▶ Input data:
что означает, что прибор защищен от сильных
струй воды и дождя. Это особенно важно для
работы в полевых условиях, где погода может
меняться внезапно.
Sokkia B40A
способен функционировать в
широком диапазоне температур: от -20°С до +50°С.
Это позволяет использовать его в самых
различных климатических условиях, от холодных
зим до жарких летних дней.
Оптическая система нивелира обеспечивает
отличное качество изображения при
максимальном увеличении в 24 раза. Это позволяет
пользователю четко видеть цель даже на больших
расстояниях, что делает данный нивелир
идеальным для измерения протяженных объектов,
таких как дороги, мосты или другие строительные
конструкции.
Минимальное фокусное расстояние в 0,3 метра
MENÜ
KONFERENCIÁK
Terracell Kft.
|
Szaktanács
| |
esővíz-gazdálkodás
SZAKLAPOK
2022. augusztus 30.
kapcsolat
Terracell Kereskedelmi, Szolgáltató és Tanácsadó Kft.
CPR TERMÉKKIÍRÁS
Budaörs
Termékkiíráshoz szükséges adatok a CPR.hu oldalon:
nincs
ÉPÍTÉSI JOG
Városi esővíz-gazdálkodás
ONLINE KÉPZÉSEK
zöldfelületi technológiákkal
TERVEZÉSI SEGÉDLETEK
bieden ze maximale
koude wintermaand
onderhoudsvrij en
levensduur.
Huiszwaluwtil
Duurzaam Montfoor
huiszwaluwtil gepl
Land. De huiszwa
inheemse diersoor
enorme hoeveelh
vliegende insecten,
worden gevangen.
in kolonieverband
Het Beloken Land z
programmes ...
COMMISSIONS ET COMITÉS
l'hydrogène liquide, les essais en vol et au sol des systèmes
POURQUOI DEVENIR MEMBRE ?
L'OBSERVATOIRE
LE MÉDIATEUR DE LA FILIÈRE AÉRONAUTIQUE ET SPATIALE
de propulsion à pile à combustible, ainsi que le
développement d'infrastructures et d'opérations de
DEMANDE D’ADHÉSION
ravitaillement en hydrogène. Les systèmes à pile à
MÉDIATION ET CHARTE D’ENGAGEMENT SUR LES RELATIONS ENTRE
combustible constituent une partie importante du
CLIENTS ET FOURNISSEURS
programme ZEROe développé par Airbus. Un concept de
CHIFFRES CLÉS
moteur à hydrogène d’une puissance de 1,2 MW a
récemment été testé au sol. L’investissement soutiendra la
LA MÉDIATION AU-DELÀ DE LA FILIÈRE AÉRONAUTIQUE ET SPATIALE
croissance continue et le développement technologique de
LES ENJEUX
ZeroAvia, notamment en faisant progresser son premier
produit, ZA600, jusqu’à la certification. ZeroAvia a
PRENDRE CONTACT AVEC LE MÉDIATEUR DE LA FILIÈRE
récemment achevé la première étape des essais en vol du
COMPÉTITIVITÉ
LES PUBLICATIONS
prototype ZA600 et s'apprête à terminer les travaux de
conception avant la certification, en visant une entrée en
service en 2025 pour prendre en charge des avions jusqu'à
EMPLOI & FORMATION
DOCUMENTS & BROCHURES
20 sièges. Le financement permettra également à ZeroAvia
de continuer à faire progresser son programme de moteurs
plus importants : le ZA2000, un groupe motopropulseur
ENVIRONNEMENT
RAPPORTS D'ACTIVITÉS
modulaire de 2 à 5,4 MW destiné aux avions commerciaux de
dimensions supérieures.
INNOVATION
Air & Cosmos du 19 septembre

▶ To do:
All lines in the data above from the one with "worden gevangen." through the one with "ZeroAvia, notamment en" must be repeated exactly, and no others.

▶ Reply to the task:
worden gevangen.
in kolonieverband
Het Beloken Land z
programmes ...
COMMISSIONS ET COMITÉS
l'hydrogène liquide, les essais en vol et au sol des systèmes
POURQUOI DEVENIR MEMBRE ?
L'OBSERVATOIRE
LE MÉDIATEUR DE LA FILIÈRE AÉRONAUTIQUE ET SPATIALE
de propulsion à pile à combustible, ainsi que le
développement d'infrastructures et d'opérations de
DEMANDE D’ADHÉSION
ravitaillement en hydrogène. Les systèmes à pile à
MÉDIATION ET CHARTE D’ENGAGEMENT SUR LES RELATIONS ENTRE
combustible constituent une partie importante du
CLIENTS ET FOURNISSEURS
programme ZEROe développé par Airbus. Un concept de
CHIFFRES CLÉS
moteur à hydrogène d’une puissance de 1,2 MW a
récemment été testé au sol. L’investissement soutiendra la
LA MÉDIATION AU-DELÀ DE LA FILIÈRE AÉRONAUTIQUE ET SPATIALE
croissance continue et le développement technologique de
LES ENJEUX
ZeroAvia, notamment en faisant progresser son premier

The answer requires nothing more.